EXERCISE |
Reproduce every entry that follows word for word, but omit the images.

Source records
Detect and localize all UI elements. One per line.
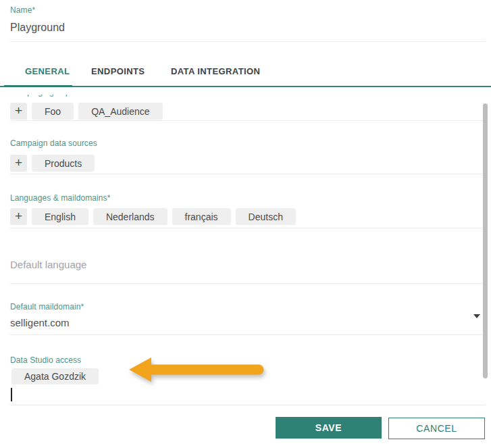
chip-foo[interactable]: Foo [32,103,74,120]
chip-agata-gozdzik[interactable]: Agata Gozdzik [11,368,99,384]
chip-nederlands[interactable]: Nederlands [93,208,167,225]
text-cursor [11,388,12,401]
organization-settings-form: Name* Playground GENERAL ENDPOINTS DATA … [0,0,491,448]
divider [10,120,486,121]
chip-deutsch[interactable]: Deutsch [236,208,296,225]
default-maildomain-select[interactable]: selligent.com [10,317,70,328]
divider [10,405,486,405]
cancel-button[interactable]: CANCEL [388,418,485,439]
chip-francais[interactable]: français [172,208,231,225]
save-button[interactable]: SAVE [276,417,382,439]
campaign-groups-chip-row: + Foo QA_Audience [10,103,167,120]
campaign-groups-label-clipped: Campaign groups [10,95,74,99]
chip-english[interactable]: English [32,208,88,225]
active-tab-indicator [4,85,72,88]
divider [10,334,486,335]
annotation-arrow-icon [124,352,269,387]
default-maildomain-label: Default maildomain* [10,302,84,312]
campaign-data-sources-chip-row: + Products [10,155,99,172]
name-label: Name* [10,5,35,15]
languages-maildomains-label: Languages & maildomains* [10,193,111,203]
data-studio-chip-row: Agata Gozdzik [11,368,103,384]
default-language-field[interactable]: Default language [10,259,86,270]
divider [10,283,486,284]
chip-qa-audience[interactable]: QA_Audience [78,103,162,120]
add-icon[interactable]: + [10,208,27,225]
data-studio-access-label: Data Studio access [10,355,81,365]
scrollbar-thumb[interactable] [483,103,488,378]
name-input[interactable]: Playground [10,22,65,34]
divider [10,174,486,174]
divider [10,228,486,228]
tabs-underline [0,86,491,87]
divider [10,41,486,42]
tab-data-integration[interactable]: DATA INTEGRATION [171,66,260,76]
tab-endpoints[interactable]: ENDPOINTS [91,66,145,76]
languages-chip-row: + English Nederlands français Deutsch [10,208,301,225]
add-icon[interactable]: + [10,155,27,172]
chip-products[interactable]: Products [32,155,95,172]
campaign-data-sources-label: Campaign data sources [10,139,97,148]
tab-general[interactable]: GENERAL [25,66,70,76]
chevron-down-icon[interactable] [473,314,480,318]
add-icon[interactable]: + [10,103,27,120]
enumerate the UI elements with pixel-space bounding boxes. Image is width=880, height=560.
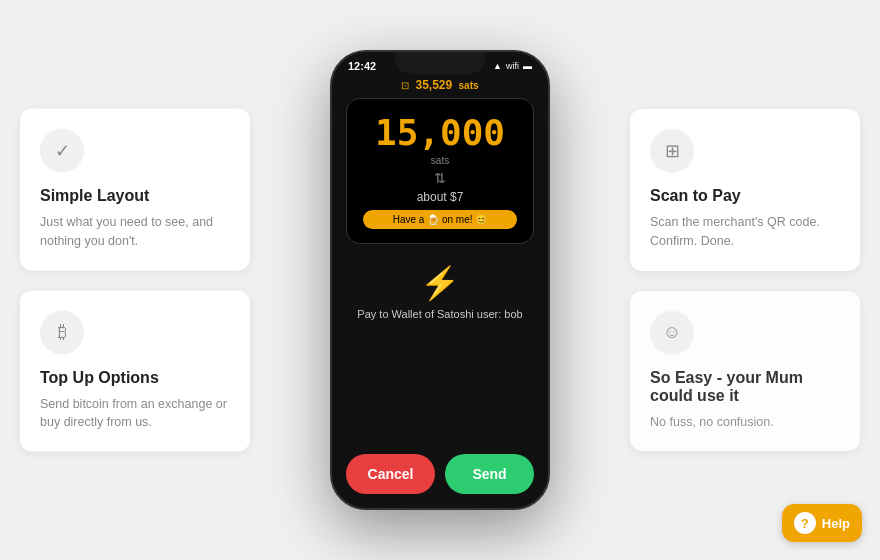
memo-text: Have a 🍺 on me! 😊: [393, 214, 488, 225]
balance-unit: sats: [459, 80, 479, 91]
pay-to-text: Pay to Wallet of Satoshi user: bob: [343, 308, 536, 320]
wifi-icon: wifi: [506, 61, 519, 71]
topup-title: Top Up Options: [40, 368, 230, 386]
payment-card: 15,000 sats ⇅ about $7 Have a 🍺 on me! 😊: [346, 98, 534, 244]
phone-frame: 12:42 ▲ wifi ▬ ⊡ 35,529 sats: [330, 50, 550, 510]
help-question-icon: ?: [794, 512, 816, 534]
payment-arrows-icon: ⇅: [363, 170, 517, 186]
battery-icon: ▬: [523, 61, 532, 71]
feature-card-simple-layout: ✓ Simple Layout Just what you need to se…: [20, 109, 250, 271]
help-label: Help: [822, 516, 850, 531]
status-icons: ▲ wifi ▬: [493, 61, 532, 71]
simple-layout-desc: Just what you need to see, and nothing y…: [40, 213, 230, 251]
lightning-section: ⚡ Pay to Wallet of Satoshi user: bob: [332, 254, 548, 326]
phone-screen: 12:42 ▲ wifi ▬ ⊡ 35,529 sats: [332, 52, 548, 508]
qr-icon: ⊞: [665, 140, 680, 162]
easy-desc: No fuss, no confusion.: [650, 412, 840, 431]
phone-notch: [395, 52, 485, 74]
topup-desc: Send bitcoin from an exchange or buy dir…: [40, 394, 230, 432]
scan-to-pay-title: Scan to Pay: [650, 187, 840, 205]
topup-icon: ₿: [58, 322, 67, 343]
balance-icon: ⊡: [401, 80, 409, 91]
payment-amount: 15,000: [363, 113, 517, 153]
status-time: 12:42: [348, 60, 376, 72]
balance-number: 35,529: [415, 78, 452, 92]
simple-layout-icon-circle: ✓: [40, 129, 84, 173]
feature-card-scan-to-pay: ⊞ Scan to Pay Scan the merchant's QR cod…: [630, 109, 860, 271]
balance-bar: ⊡ 35,529 sats: [332, 76, 548, 98]
person-icon: ☺: [663, 322, 681, 343]
scan-to-pay-desc: Scan the merchant's QR code. Confirm. Do…: [650, 213, 840, 251]
feature-card-easy: ☺ So Easy - your Mum could use it No fus…: [630, 290, 860, 451]
feature-card-topup: ₿ Top Up Options Send bitcoin from an ex…: [20, 290, 250, 452]
balance-amount: 35,529 sats: [415, 78, 478, 92]
payment-memo: Have a 🍺 on me! 😊: [363, 210, 517, 229]
bitdegree-badge[interactable]: ? Help: [782, 504, 862, 542]
easy-title: So Easy - your Mum could use it: [650, 368, 840, 404]
lightning-bolt-icon: ⚡: [420, 264, 460, 302]
scene: ✓ Simple Layout Just what you need to se…: [0, 0, 880, 560]
topup-icon-circle: ₿: [40, 310, 84, 354]
payment-fiat: about $7: [363, 190, 517, 204]
payment-unit: sats: [363, 155, 517, 166]
qr-icon-circle: ⊞: [650, 129, 694, 173]
left-cards: ✓ Simple Layout Just what you need to se…: [20, 109, 250, 452]
easy-icon-circle: ☺: [650, 310, 694, 354]
phone-mockup: 12:42 ▲ wifi ▬ ⊡ 35,529 sats: [330, 50, 550, 510]
send-button[interactable]: Send: [445, 454, 534, 494]
right-cards: ⊞ Scan to Pay Scan the merchant's QR cod…: [630, 109, 860, 451]
signal-icon: ▲: [493, 61, 502, 71]
check-icon: ✓: [55, 140, 70, 162]
action-buttons: Cancel Send: [332, 444, 548, 508]
cancel-button[interactable]: Cancel: [346, 454, 435, 494]
simple-layout-title: Simple Layout: [40, 187, 230, 205]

ANSWER FOR THE TASK |
Detect and localize all UI elements. One per line.
chip-foo[interactable]: Foo [32,103,74,120]
chip-agata-gozdzik[interactable]: Agata Gozdzik [11,368,99,384]
chip-nederlands[interactable]: Nederlands [93,208,167,225]
text-cursor [11,388,12,401]
organization-settings-form: Name* Playground GENERAL ENDPOINTS DATA … [0,0,491,448]
divider [10,120,486,121]
chip-deutsch[interactable]: Deutsch [236,208,296,225]
default-maildomain-select[interactable]: selligent.com [10,317,70,328]
divider [10,405,486,405]
cancel-button[interactable]: CANCEL [388,418,485,439]
chip-francais[interactable]: français [172,208,231,225]
save-button[interactable]: SAVE [276,417,382,439]
campaign-groups-chip-row: + Foo QA_Audience [10,103,167,120]
campaign-groups-label-clipped: Campaign groups [10,95,74,99]
chip-english[interactable]: English [32,208,88,225]
active-tab-indicator [4,85,72,88]
divider [10,334,486,335]
annotation-arrow-icon [124,352,269,387]
default-maildomain-label: Default maildomain* [10,302,84,312]
campaign-data-sources-chip-row: + Products [10,155,99,172]
name-label: Name* [10,5,35,15]
languages-maildomains-label: Languages & maildomains* [10,193,111,203]
data-studio-chip-row: Agata Gozdzik [11,368,103,384]
default-language-field[interactable]: Default language [10,259,86,270]
divider [10,283,486,284]
chip-qa-audience[interactable]: QA_Audience [78,103,162,120]
add-icon[interactable]: + [10,208,27,225]
data-studio-access-label: Data Studio access [10,355,81,365]
scrollbar-thumb[interactable] [483,103,488,378]
name-input[interactable]: Playground [10,22,65,34]
divider [10,174,486,174]
divider [10,228,486,228]
tabs-underline [0,86,491,87]
divider [10,41,486,42]
tab-data-integration[interactable]: DATA INTEGRATION [171,66,260,76]
tab-endpoints[interactable]: ENDPOINTS [91,66,145,76]
languages-chip-row: + English Nederlands français Deutsch [10,208,301,225]
add-icon[interactable]: + [10,155,27,172]
chip-products[interactable]: Products [32,155,95,172]
campaign-data-sources-label: Campaign data sources [10,139,97,148]
tab-general[interactable]: GENERAL [25,66,70,76]
chevron-down-icon[interactable] [473,314,480,318]
add-icon[interactable]: + [10,103,27,120]
enumerate the UI elements with pixel-space bounding boxes. Image is width=880, height=560.
memo-text: Have a 🍺 on me! 😊: [393, 214, 488, 225]
balance-unit: sats: [459, 80, 479, 91]
pay-to-text: Pay to Wallet of Satoshi user: bob: [343, 308, 536, 320]
wifi-icon: wifi: [506, 61, 519, 71]
topup-title: Top Up Options: [40, 368, 230, 386]
payment-card: 15,000 sats ⇅ about $7 Have a 🍺 on me! 😊: [346, 98, 534, 244]
phone-frame: 12:42 ▲ wifi ▬ ⊡ 35,529 sats: [330, 50, 550, 510]
help-question-icon: ?: [794, 512, 816, 534]
payment-arrows-icon: ⇅: [363, 170, 517, 186]
battery-icon: ▬: [523, 61, 532, 71]
feature-card-simple-layout: ✓ Simple Layout Just what you need to se…: [20, 109, 250, 271]
help-label: Help: [822, 516, 850, 531]
status-icons: ▲ wifi ▬: [493, 61, 532, 71]
simple-layout-desc: Just what you need to see, and nothing y…: [40, 213, 230, 251]
lightning-section: ⚡ Pay to Wallet of Satoshi user: bob: [332, 254, 548, 326]
phone-screen: 12:42 ▲ wifi ▬ ⊡ 35,529 sats: [332, 52, 548, 508]
qr-icon: ⊞: [665, 140, 680, 162]
easy-desc: No fuss, no confusion.: [650, 412, 840, 431]
phone-notch: [395, 52, 485, 74]
topup-desc: Send bitcoin from an exchange or buy dir…: [40, 394, 230, 432]
scan-to-pay-title: Scan to Pay: [650, 187, 840, 205]
topup-icon: ₿: [58, 322, 67, 343]
balance-icon: ⊡: [401, 80, 409, 91]
payment-amount: 15,000: [363, 113, 517, 153]
status-time: 12:42: [348, 60, 376, 72]
balance-number: 35,529: [415, 78, 452, 92]
simple-layout-icon-circle: ✓: [40, 129, 84, 173]
feature-card-scan-to-pay: ⊞ Scan to Pay Scan the merchant's QR cod…: [630, 109, 860, 271]
balance-bar: ⊡ 35,529 sats: [332, 76, 548, 98]
person-icon: ☺: [663, 322, 681, 343]
scan-to-pay-desc: Scan the merchant's QR code. Confirm. Do…: [650, 213, 840, 251]
feature-card-easy: ☺ So Easy - your Mum could use it No fus…: [630, 290, 860, 451]
feature-card-topup: ₿ Top Up Options Send bitcoin from an ex…: [20, 290, 250, 452]
balance-amount: 35,529 sats: [415, 78, 478, 92]
payment-memo: Have a 🍺 on me! 😊: [363, 210, 517, 229]
bitdegree-badge[interactable]: ? Help: [782, 504, 862, 542]
easy-title: So Easy - your Mum could use it: [650, 368, 840, 404]
lightning-bolt-icon: ⚡: [420, 264, 460, 302]
scene: ✓ Simple Layout Just what you need to se…: [0, 0, 880, 560]
topup-icon-circle: ₿: [40, 310, 84, 354]
payment-fiat: about $7: [363, 190, 517, 204]
payment-unit: sats: [363, 155, 517, 166]
qr-icon-circle: ⊞: [650, 129, 694, 173]
left-cards: ✓ Simple Layout Just what you need to se…: [20, 109, 250, 452]
easy-icon-circle: ☺: [650, 310, 694, 354]
phone-mockup: 12:42 ▲ wifi ▬ ⊡ 35,529 sats: [330, 50, 550, 510]
send-button[interactable]: Send: [445, 454, 534, 494]
right-cards: ⊞ Scan to Pay Scan the merchant's QR cod…: [630, 109, 860, 451]
signal-icon: ▲: [493, 61, 502, 71]
check-icon: ✓: [55, 140, 70, 162]
action-buttons: Cancel Send: [332, 444, 548, 508]
cancel-button[interactable]: Cancel: [346, 454, 435, 494]
simple-layout-title: Simple Layout: [40, 187, 230, 205]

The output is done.